State the number of lines below in which the word "spanyol" appears. Nothing else belongs in the answer.

(Exercise inputs Opens)

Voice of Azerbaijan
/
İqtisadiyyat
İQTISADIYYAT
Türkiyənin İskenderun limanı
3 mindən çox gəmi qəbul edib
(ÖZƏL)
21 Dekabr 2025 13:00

(Exercise inputs Closes)
(Exercise inputs Opens)

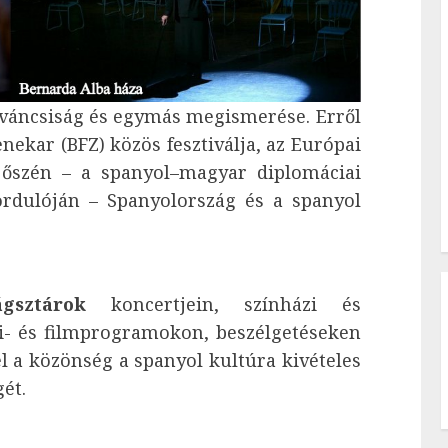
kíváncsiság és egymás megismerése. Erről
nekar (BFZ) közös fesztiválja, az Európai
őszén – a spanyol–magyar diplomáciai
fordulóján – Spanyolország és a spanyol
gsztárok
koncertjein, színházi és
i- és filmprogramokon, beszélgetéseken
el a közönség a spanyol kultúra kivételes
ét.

(Exercise inputs Closes)
(Exercise inputs Opens)

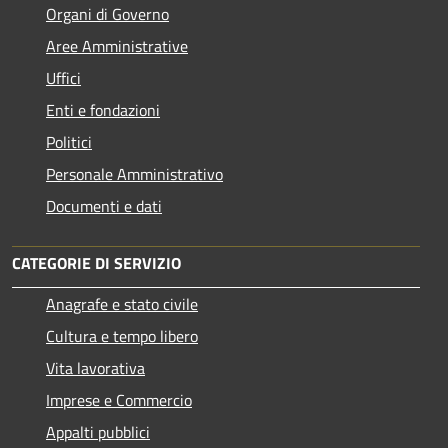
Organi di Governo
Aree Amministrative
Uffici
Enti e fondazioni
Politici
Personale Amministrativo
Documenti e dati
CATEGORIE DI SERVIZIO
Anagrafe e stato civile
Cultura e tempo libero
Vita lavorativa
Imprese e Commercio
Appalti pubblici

(Exercise inputs Closes)

# Completed task
3